Tuesday, October 31, 2006

When more is less

In retooling our QA lab we've dropped the number of machines by half...and become more productive! Our work involves constantly re-installing windows service packes, hardware drivers, and assorted telephony software. Turns out that looking after of lots of machines was wasting time. We didn't used to have an organized way of managing the machines; we didn't know what was already on them, especially after a week of testing.

The cry always went out for more machines, which arrived "clean" and ready to go. Of course, after a testing cycle the new machine could end up just as messed up as all the others. Later, when the next release rolled around it was "we need more machines" all over again.

Reminds me of the old tale about the workbench with 25 screwdrivers and a set of storage slots for the screwdrivers, but only 24 slots. In the beginning each screwdriver was in its appropriately marked slot. Except #25 which someone borrows. Then another worker borrows #15. When the first worker returns, he puts #25 into the only open slot, #15's slot. Then he borrows #7. Now the second worker returns and puts #15 into slot #7. Pretty soon all the screwdrivers are in the wrong slots. The whole storage system fell apart because of a single insufficient slot.

Monday, October 30, 2006

Even in Windows-land, OSS is here

We installed Subversion and Trac here last week to replace Starteam for defect tracking and source control. Firefox and GMail/Yahoo/Hotmail are rampant. Asterisk answers the phone. All these open-source software tools have replaced commercial products. Even here in a traditionally Microsoft shop, OSS is starting to mainstream. And we didn't need to switch to Linux to do it. Yes, the Asterisk box runs Linux, but it's just a box on the network, like GMail is a service on the larger network called the Internet. Who cares what GMail servers run; Windows clients can use it happily.

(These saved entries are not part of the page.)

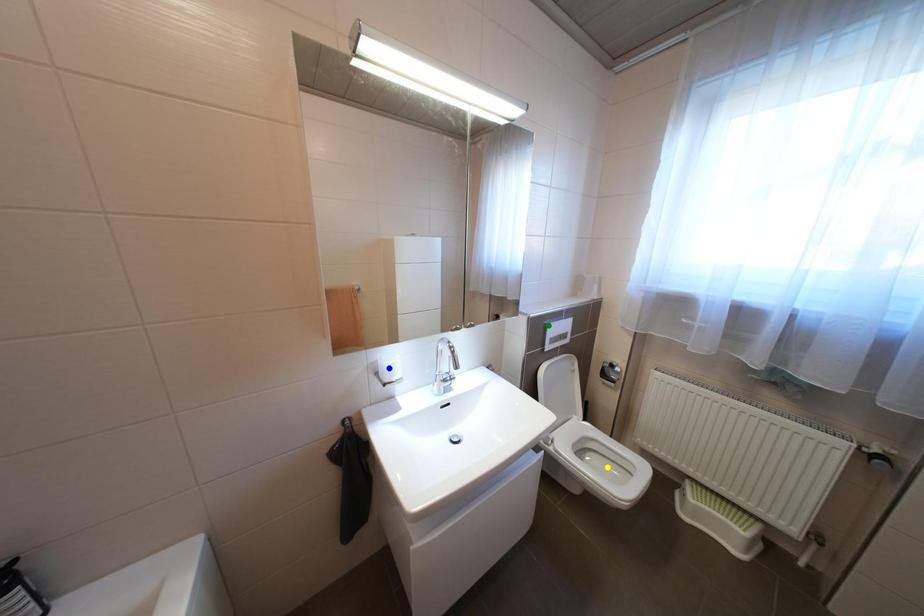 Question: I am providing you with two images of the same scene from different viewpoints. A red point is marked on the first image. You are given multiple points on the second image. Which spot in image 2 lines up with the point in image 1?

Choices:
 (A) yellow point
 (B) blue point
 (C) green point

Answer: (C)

Yes we still use Exchange, Visual Studio, and GotoMeeting.com. But in five years?

Tuesday, October 17, 2006

Ballmer on Vista

Scott Rosenberg has an interesting article on Ballmer's comments that Vista has come out pretty much as expected. I think there are about 30,000 programmers at the Redmond campus. It boggles the mind how that many coders can get anything done that doesn't duplicate, simulate, or break what others are doing. For many years they coped through specialization. Each programmer got something tiny, like a single Win32 API call, to work on.

Then after XP they pinned the needle the other way, and a rewrite orgy began. It produced some good things. XAML is good. They completely rewrote Window's TCP/IP stack; which is quite an act of chutzpah, and now it supports multi-core CPUs in useful ways. But overall they ended up suffering exactly the sort of problems that a Big Bang approach would bring.

In a way it's a smart move though. Most people are quite happy with XP. Any next version had to be a long-term, next-generation thing. People will love Vista in 2009.

Wednesday, October 04, 2006

Estimating Software Projects

Estimating how long it will take to finish a software project is one of the toughest parts of software engineering. Luckily it's easier to get better: start making estimates now and track your accuracy.

Two rules of thumb:
  1. Make a guess and double it. I find this one surprisingly accurate. Probably because I tend to work on the same sorts of projects; but then don't most programmers!
  2. Brook's book The Mythical Man Month says that every app has a core set of functionality that can be done in X weeks. To create a product will take 9X because of all the wrapper code for config/reporting/error handling, and all the user documentation that needs to be provided. People constantly underestimate this factor of 9.
We normally provide estimates that include design, coding, user docs, but not QA. My manager likes an estimate to broken down into a list of tasks that fit on a single page. Tasks that you are most unsure of should be clearly identified by using a range such as "4-10 weeks".

The whole game of making & meeting estimates is about what features are "in" and what's "out". I like to tie estimates to an explicit list of what features users will and won't get. Requirements are bound to change, and managers sometimes have a habit of forgetting that your estimate was tied to a feature set.

As usual, Joel has written on this already.

Wednesday, August 23, 2006

You can't tune silence

Tuning refers to the post-deployment tweaking of grammars in a speech app. Your QA department can test the features, but there's nothing like real callers in all their variations of speaking styles to really probe your app's grammars. If the open-source mantra is "with enough eyeballs all bugs are shallow", then the speech app mantra should be with enough speakers all grammar bugs are shallow.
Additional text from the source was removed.